__Exercise goal__
Go through the data below and return each line where the string "nhiều" appears.

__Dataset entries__
━━━━━━━━━━━━━━━━━━━━━━━━━━━━━━

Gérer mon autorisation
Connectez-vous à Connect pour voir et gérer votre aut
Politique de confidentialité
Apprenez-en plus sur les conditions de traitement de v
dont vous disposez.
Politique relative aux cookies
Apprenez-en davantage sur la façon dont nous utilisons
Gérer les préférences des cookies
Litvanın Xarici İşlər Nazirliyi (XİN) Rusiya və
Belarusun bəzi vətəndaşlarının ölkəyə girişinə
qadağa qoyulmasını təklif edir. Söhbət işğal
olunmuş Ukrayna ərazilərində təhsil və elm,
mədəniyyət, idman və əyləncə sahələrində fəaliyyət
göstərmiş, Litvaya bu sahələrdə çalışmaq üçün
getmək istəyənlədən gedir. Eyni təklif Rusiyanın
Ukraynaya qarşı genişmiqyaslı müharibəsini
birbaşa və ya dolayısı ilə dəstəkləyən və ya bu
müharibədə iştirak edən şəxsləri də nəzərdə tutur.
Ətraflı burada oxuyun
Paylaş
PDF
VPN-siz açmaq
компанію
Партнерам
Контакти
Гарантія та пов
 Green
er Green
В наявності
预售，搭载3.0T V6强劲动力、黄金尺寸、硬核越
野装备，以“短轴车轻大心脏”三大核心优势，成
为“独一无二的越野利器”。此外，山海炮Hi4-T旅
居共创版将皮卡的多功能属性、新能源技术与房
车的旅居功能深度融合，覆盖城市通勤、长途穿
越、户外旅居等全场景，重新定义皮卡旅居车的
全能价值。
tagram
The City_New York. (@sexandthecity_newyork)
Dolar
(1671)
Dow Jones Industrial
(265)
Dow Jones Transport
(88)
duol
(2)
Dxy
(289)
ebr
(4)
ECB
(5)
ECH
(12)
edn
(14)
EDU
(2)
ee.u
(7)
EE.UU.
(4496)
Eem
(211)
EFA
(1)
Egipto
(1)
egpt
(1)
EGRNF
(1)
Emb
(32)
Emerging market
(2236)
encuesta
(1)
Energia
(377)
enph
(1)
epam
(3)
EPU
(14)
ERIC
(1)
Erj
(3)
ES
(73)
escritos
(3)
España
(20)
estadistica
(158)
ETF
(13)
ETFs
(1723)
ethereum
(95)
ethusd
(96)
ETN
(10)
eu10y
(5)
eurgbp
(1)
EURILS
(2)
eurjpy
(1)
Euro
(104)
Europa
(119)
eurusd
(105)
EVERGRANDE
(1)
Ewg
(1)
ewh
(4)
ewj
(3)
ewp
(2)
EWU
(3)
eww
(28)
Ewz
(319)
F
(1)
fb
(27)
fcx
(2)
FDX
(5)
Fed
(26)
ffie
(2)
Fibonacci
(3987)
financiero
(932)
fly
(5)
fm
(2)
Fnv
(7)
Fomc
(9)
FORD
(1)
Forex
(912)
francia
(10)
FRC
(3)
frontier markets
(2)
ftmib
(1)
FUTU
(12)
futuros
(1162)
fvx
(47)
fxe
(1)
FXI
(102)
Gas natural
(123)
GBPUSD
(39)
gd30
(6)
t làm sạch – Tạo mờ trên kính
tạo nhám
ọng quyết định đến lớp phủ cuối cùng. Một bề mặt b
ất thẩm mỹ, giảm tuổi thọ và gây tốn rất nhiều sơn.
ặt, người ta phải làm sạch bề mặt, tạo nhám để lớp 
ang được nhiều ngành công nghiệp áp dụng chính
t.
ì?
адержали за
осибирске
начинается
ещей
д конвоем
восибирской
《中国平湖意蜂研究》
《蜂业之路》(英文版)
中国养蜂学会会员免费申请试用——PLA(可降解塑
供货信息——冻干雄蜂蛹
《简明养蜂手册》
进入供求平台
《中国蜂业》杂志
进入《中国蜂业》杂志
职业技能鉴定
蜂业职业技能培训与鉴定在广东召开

━━━━━━━━━━━━━━━━━━━━━━━━━━━━━━

__Solution for this problem__
ất thẩm mỹ, giảm tuổi thọ và gây tốn rất nhiều sơn.
ang được nhiều ngành công nghiệp áp dụng chính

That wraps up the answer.